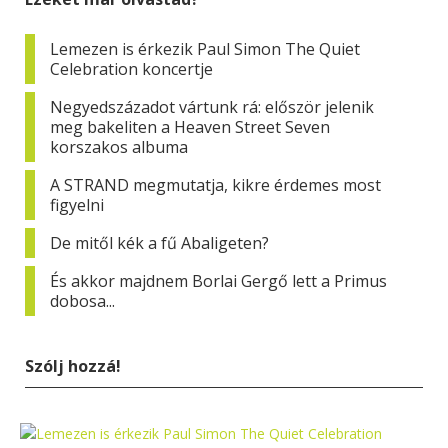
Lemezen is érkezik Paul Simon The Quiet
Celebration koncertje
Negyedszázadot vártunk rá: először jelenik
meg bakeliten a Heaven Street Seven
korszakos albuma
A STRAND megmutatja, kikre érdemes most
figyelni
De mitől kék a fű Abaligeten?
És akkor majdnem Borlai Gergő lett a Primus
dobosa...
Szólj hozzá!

....................

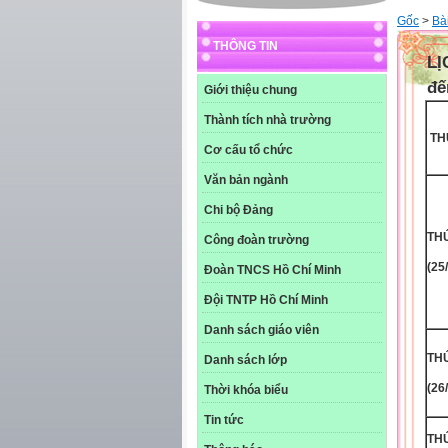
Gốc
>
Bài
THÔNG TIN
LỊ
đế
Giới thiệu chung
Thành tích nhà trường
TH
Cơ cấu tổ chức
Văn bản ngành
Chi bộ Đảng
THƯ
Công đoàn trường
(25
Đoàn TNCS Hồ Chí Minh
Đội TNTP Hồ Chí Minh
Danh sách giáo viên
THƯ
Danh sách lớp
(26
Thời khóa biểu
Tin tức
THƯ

....................

Work order:
Determine how many lines above hold the word "trường", then give only that number.

Answer area:
2